Turning, I glare at her with a brand-new hatred, maybe more anger burning inside me than ever before, and I so badly want to hit something.

She eyes her nails, not an ounce of care that she just ripped my best friend’s heart out and stomped on it.

“I don’t know what actually happened last night, but when I find out, you’re going to regret ever coming between me and the people I love.”

She saunters my way and reaches a hand out, but I shove it away. She fakes a pout. “Pushy for the guy begging me to fuck him last night.”

I spit out a laugh. “Not in a million fucking years would I beg you to fuck me when I can have the best pussy around.”

Hurt slashes through her eyes, and she crosses her arms. “Who?”

I scoff and move across the room to find my shirt.

“Who is it, Reese?”

I’m not telling her it’s Winnie. She would only make her life more miserable than it already is.

I find my shirt and wallet, thank fuck. Opening it, I pull out the photo and stare down at it, wishing I could go back to that moment. I wouldn’t make so many fucking mistakes if I could.

Zoey sneaks up behind me and snatches the Polaroid from my hands. “Well, well, well. Look what we have here.”

“Give it back, Zoey.”

She pulls her arm away when I reach for it, and since the only thing covering her naked body is a sheet, I’m not going to fight her and risk it falling.

“Is Reese Larson fucking underage pussy?”

Technically, no. I Googled the age of consent—which is sixteen in this state, and since Winnie is sixteen…

Zoey doesn’t need to know that, though, so I keep my face unreadable. “Mind your fucking business, Zoey.”

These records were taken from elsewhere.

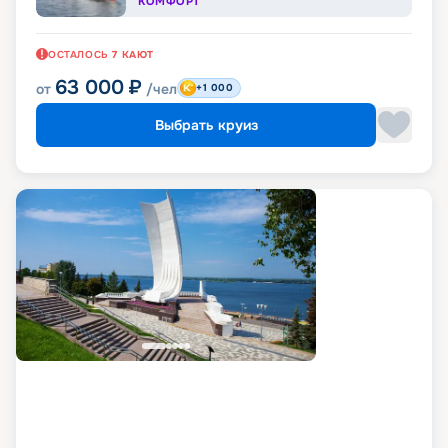
КОМФОРТ
ОСТАЛОСЬ
7
КАЮТ
63 000
₽
от
/чел
+1 000
Выбрать круиз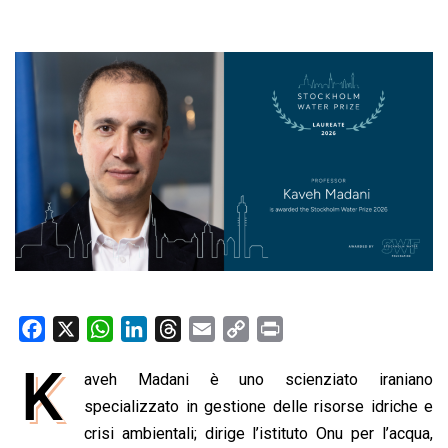
F
X
W
L
T
E
C
P
a
h
i
h
m
o
r
K
aveh Madani è uno scienziato iraniano
c
a
n
r
a
p
i
e
specializzato in gestione delle risorse idriche e
t
k
e
i
y
n
b
s
e
a
l
L
t
crisi ambientali; dirige l’istituto Onu per l’acqua,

“Oh, he is. Well, I have to admit. I thought you were a good boy. I’m a bit surprised.”

“You don’t know shit, Zoey.”

I reach for the photo again, and she lets me have it this time. I place it back into my wallet to keep it safe and then shove it into my pocket.

Carrying my shit, I head for the door. I need to get out of here. Before she pushes me to a point of no return. She might not care about what she just did to Elijah, but I do. I saw the last bit of life he was holding on to since his dad died dwindle, and it fucking scares me.

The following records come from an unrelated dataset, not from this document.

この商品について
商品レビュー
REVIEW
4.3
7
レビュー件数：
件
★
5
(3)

Things between us have already been rocky since everything with his dad, but now? I don’t know how we come back from this unless I can somehow prove we didn’t fuck. Which I don’t know how to do.

“And to think I thought I had to wait until I turned eighteen to get with you. Silly me.”

“Shut the fuck up,” I growl. “I haven’t admitted to anything.”

“You don’t have to say anything when I see the way you look at her. I saw the way you held her at her dad’s funeral. That’s not brotherly or friendly. It was love.”

I shoot a glare over my shoulder. “So I love her. That doesn’t prove anything?”

Her mouth gapes like she didn’t expect me to say that. I’ve always loved Winnie; that wouldn’t be a surprise to anyone close to us.

“Just watch your back, Reese. It only takes a small inkling in a cop’s ear about underage sex, and you know my mom’s husband is a deputy…”

I slam the door behind me because I don’t care to hear her threats. They don’t mean shit to me. I didn’t admit to anything, and no one knows about Winnie and me besides us. And I know she wouldn’t say anything even if Zoey is crazy enough to go to the police.

At least, I hope not, and if not, the scummy age-of-consent argument has my back.

Fuck, what a mess.

Elijah is probably home now, blabbing everything to her. I should go home and wait for the fucking police cars to line up my driveway, ready to carry me away and murder any future I planned.